- Your task -
Without any images, write the data out exactly as it appears.

- Recorded information -
______________________________

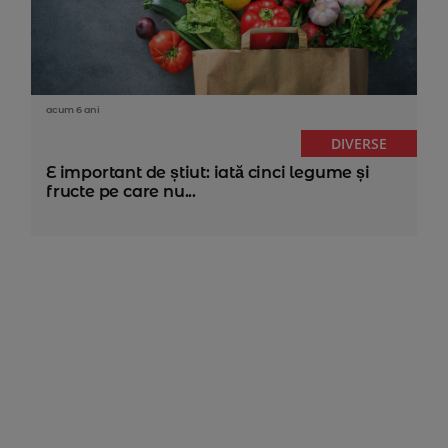
acum 6 ani
DIVERSE
E important de știut: iată cinci legume și
fructe pe care nu...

______________________________

- Answer below -
acum 6 ani
DIVERSE
E important de știut: iată cinci legume și
fructe pe care nu...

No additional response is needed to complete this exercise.